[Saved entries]
_ _ _
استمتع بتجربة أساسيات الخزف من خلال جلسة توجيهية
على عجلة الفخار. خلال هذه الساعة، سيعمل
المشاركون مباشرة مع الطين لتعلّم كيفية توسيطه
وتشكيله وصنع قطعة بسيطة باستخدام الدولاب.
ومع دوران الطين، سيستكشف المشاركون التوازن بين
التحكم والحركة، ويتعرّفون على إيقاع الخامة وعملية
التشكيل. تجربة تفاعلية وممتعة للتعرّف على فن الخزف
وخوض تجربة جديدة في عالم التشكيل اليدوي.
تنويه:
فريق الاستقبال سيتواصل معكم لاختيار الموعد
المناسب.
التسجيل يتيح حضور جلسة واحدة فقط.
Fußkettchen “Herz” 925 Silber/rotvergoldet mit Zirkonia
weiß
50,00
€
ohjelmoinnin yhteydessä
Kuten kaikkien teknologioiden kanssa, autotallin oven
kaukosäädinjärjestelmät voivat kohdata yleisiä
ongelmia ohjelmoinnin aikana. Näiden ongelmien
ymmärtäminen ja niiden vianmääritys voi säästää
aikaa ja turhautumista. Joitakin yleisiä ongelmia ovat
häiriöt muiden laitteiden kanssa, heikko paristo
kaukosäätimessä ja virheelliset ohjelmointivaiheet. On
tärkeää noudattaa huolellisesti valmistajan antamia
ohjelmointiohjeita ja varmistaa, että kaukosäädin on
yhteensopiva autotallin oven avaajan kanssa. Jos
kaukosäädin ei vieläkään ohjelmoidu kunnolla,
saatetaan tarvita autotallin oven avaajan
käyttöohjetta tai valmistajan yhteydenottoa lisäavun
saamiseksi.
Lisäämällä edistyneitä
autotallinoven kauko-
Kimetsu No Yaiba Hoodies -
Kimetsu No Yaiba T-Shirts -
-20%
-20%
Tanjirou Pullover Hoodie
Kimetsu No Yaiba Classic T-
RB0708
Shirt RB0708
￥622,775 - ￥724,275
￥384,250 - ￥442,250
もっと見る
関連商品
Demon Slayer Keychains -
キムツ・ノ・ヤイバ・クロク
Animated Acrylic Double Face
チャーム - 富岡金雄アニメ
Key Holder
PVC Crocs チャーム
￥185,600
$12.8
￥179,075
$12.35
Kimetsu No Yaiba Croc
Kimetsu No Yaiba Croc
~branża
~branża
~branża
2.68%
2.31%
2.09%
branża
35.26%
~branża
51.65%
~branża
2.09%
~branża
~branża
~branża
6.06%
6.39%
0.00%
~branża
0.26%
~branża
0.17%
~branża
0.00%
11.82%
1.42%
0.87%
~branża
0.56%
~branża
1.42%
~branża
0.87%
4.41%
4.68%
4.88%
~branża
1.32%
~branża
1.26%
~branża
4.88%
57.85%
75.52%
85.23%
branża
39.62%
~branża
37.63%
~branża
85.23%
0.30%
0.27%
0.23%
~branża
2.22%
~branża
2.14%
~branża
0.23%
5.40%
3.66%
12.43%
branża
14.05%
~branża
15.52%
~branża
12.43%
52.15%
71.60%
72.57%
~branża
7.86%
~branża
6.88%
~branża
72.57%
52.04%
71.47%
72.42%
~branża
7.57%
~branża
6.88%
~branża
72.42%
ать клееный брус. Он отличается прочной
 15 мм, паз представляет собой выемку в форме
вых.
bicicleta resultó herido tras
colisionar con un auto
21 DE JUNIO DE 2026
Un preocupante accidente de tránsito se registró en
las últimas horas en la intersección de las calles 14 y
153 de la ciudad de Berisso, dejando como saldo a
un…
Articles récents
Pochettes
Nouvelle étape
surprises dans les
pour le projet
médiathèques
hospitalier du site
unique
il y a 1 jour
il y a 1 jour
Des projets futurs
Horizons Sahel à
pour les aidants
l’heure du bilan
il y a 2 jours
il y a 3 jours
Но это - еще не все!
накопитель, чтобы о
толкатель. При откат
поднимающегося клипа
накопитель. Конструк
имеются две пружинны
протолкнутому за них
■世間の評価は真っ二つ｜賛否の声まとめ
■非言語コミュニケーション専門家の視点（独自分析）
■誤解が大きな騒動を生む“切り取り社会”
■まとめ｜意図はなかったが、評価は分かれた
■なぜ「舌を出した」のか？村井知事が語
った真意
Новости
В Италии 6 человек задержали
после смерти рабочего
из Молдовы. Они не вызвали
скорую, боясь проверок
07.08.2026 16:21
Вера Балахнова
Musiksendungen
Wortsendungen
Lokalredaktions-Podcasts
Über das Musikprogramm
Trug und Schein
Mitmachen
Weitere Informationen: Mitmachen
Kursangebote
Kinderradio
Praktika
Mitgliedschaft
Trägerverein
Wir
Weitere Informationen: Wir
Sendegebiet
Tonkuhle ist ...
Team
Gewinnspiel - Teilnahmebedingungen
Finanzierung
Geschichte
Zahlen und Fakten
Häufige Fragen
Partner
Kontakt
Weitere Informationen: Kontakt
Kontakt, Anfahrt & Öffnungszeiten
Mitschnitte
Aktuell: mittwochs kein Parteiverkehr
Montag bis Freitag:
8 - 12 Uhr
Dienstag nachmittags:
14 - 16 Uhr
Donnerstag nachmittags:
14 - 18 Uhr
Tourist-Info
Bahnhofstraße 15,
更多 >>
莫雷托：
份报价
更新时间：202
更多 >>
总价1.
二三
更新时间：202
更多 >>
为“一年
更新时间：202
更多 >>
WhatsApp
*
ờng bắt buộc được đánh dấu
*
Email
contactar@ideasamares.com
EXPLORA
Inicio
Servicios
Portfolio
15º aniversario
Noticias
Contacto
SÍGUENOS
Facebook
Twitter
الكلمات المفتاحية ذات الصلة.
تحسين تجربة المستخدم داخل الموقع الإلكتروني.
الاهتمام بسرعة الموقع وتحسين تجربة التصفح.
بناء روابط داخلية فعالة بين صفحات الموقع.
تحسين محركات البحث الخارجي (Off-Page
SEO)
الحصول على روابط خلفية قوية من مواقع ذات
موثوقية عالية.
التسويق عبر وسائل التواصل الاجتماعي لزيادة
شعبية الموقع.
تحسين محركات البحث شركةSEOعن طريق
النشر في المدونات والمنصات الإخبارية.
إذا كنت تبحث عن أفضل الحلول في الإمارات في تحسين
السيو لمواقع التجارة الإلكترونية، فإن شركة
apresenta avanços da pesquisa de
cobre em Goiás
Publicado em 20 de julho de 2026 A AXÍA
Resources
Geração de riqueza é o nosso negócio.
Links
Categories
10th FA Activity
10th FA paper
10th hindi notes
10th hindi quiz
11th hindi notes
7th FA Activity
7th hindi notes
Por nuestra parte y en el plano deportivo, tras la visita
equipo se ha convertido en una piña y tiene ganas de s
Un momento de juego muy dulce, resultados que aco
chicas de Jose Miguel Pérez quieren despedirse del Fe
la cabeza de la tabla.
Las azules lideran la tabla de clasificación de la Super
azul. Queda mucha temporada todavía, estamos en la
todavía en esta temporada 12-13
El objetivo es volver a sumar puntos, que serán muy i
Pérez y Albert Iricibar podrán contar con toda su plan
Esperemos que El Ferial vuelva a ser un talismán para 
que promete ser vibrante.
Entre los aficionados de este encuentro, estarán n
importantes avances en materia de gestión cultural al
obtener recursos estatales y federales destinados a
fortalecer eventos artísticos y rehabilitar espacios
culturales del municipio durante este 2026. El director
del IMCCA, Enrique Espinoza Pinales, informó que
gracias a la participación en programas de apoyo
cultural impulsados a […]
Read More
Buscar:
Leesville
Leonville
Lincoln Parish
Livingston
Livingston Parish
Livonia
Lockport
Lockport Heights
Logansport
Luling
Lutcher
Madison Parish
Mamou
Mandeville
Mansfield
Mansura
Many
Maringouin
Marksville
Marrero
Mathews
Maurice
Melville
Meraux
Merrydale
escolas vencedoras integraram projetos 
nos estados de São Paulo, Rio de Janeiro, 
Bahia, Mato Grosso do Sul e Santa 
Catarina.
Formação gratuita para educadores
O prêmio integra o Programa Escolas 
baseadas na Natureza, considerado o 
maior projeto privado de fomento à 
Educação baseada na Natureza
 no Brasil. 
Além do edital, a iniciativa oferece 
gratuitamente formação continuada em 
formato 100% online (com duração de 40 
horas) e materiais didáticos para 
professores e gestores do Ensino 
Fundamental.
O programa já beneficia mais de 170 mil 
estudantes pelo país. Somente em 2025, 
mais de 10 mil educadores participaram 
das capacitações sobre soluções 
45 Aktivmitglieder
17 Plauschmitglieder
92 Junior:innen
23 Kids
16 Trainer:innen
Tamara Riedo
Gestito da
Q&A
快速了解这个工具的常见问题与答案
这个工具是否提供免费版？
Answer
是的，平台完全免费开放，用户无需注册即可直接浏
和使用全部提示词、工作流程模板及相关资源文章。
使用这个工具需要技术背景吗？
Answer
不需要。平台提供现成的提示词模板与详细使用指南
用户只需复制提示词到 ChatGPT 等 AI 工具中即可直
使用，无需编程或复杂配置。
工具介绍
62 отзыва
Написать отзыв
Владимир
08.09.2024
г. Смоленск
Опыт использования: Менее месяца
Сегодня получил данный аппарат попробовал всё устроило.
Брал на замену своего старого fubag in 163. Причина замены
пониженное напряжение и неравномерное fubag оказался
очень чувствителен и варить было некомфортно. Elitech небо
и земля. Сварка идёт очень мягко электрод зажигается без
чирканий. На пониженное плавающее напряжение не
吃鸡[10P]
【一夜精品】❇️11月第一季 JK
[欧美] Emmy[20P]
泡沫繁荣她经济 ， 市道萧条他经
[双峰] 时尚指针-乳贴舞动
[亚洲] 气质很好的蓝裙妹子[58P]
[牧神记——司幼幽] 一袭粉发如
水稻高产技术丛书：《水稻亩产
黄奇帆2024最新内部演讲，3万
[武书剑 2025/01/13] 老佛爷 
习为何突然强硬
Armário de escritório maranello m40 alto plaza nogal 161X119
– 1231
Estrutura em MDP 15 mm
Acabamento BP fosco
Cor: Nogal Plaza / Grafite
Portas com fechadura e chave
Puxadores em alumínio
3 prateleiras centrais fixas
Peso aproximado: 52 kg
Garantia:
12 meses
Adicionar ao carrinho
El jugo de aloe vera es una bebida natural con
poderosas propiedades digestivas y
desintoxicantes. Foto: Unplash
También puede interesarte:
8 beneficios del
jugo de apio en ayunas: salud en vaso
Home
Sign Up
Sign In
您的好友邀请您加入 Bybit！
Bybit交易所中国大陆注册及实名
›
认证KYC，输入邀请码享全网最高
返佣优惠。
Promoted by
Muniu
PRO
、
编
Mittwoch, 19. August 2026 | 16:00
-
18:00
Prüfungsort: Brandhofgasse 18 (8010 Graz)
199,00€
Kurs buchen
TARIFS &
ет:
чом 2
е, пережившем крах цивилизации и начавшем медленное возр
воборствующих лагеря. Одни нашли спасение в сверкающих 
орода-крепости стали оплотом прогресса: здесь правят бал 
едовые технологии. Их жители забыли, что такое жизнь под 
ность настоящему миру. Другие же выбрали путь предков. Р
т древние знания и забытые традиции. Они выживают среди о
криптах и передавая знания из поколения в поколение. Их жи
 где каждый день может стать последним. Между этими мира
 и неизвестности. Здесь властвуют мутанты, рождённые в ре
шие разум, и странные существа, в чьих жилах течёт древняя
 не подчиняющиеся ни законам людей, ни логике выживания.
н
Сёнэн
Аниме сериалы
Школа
_ _ _
§ **Problem to solve**
Please go through the entries and show every line with the word "Yaiba".

§ **Finished exercise**
Kimetsu No Yaiba Hoodies -
Kimetsu No Yaiba T-Shirts -
Kimetsu No Yaiba Classic T-
Kimetsu No Yaiba Croc
Kimetsu No Yaiba Croc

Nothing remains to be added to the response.